When they choose not to abstain, however, Christian couples should engage in regular conjugal relations. Again, their obedience to one another, like eating only when the Lord’s commands it, serves to heal their lustful desires by orienting them away from the object of their human partner, and towards the heavenly Bridegroom. And as with all food in the light of the Eucharist, conjugal relations within sacramental marriage transforms all human sexuality into the signifier of God’s desire for humanity, and ours for Him.
This understanding of sex as vocation has radical practical implications for conjugal relations in sacramental marriage today. Our challenge as spouses is to both abstain from sex more intentionally, and engage in it more dutifully and obediently. This is contrary to our contemporary culture, in which abstinence is often imposed, while sex is something we do only when we’re ‘in the mood.’ In either case, self-centred desire continues to tyrannize us. As long as we do not choose abstinence, we are deprived of the opportunity to say ‘no’ to lust. And because we only have sex at the whim of the self (with a self-gratifying orgasm in mind), we deny ourselves the possibility of signifying our sexuality’s highest purpose, which is to ‘speak of’ the union between Christ and His Church. (Ephesians 5:32)
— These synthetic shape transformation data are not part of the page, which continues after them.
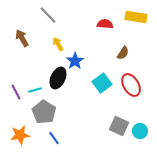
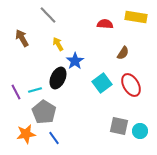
gray square: rotated 12 degrees counterclockwise
orange star: moved 6 px right, 1 px up
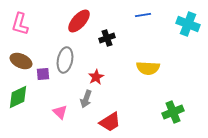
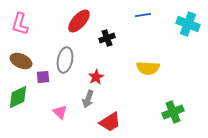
purple square: moved 3 px down
gray arrow: moved 2 px right
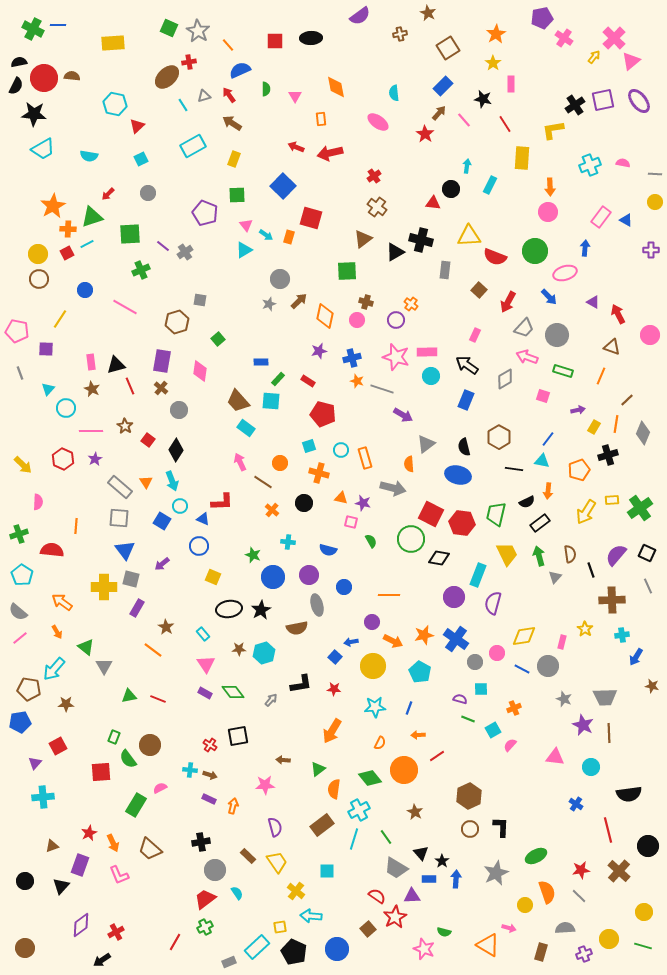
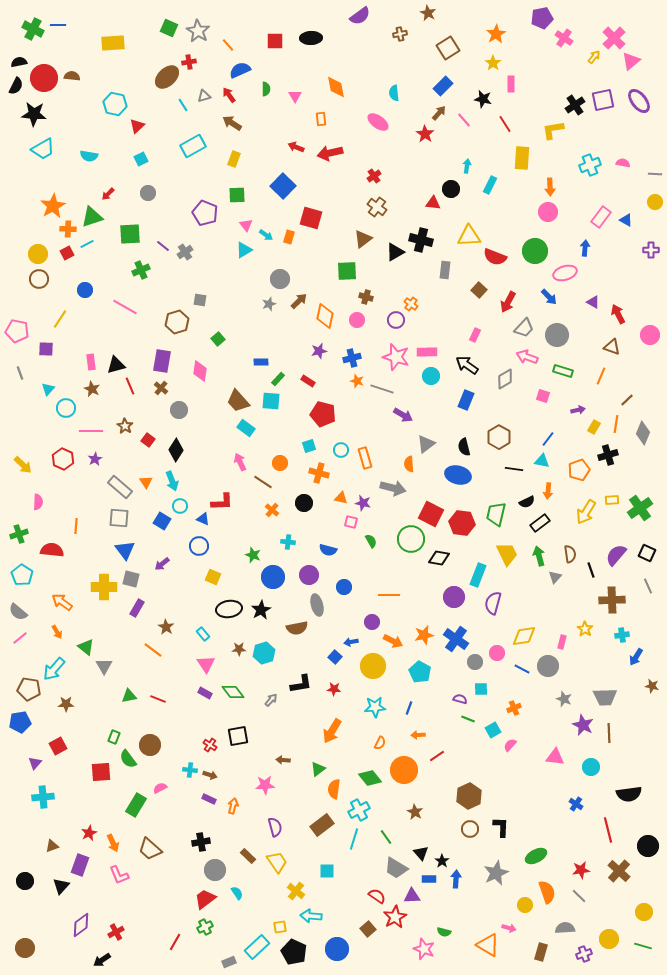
brown cross at (366, 302): moved 5 px up
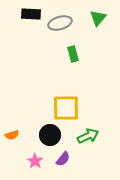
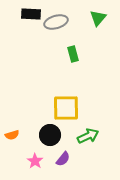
gray ellipse: moved 4 px left, 1 px up
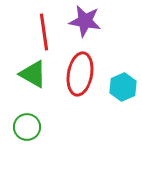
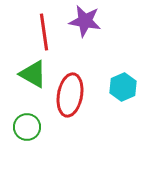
red ellipse: moved 10 px left, 21 px down
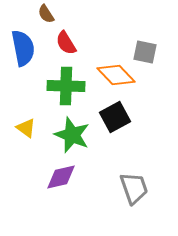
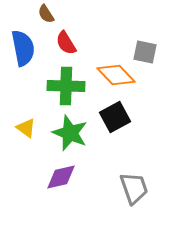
green star: moved 2 px left, 2 px up
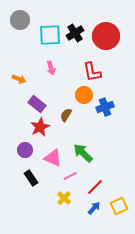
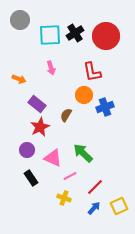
purple circle: moved 2 px right
yellow cross: rotated 24 degrees counterclockwise
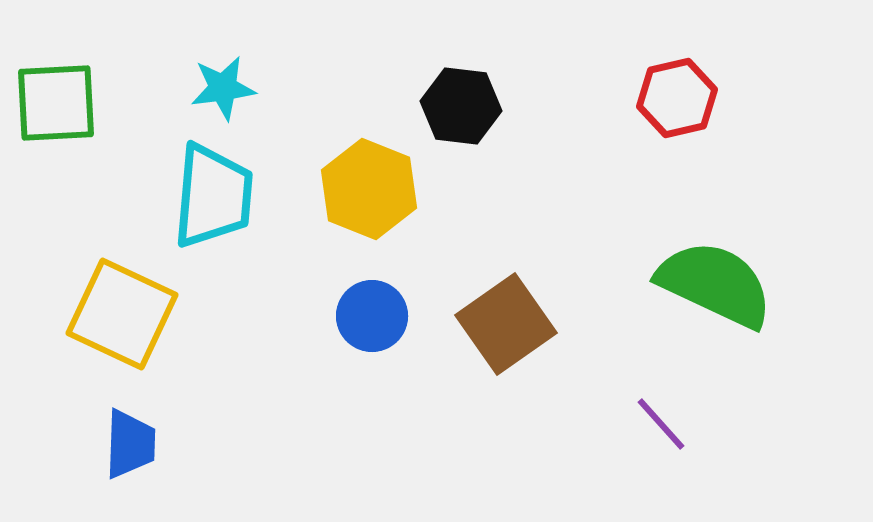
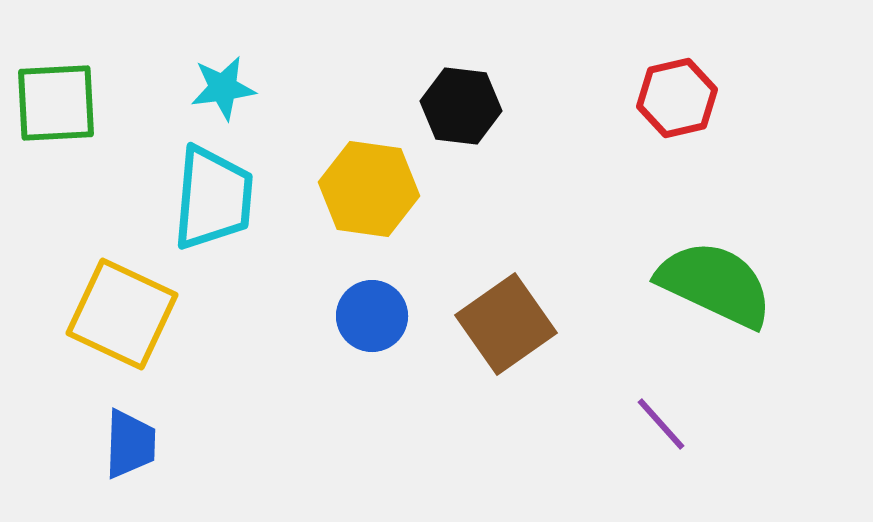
yellow hexagon: rotated 14 degrees counterclockwise
cyan trapezoid: moved 2 px down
To transform our conjugal relations into a divine vocation, we need to reverse these often-ignored lustful tendencies in marriage. We need to become more intentional in agreeing to periods of volitional abstinence from sex for the purposes of more intense prayer. But, having agreed on periods when we will not have sex, we also need to exercise more diligence in ‘coming together’ regularly, as a rule, simply as an obedience, even if we do not ‘feel like it.’ Only then can we signify in the joining of our bodies the higher calling of sexual intimacy, which St. Maximos calls ‘the blessed passion of holy love.’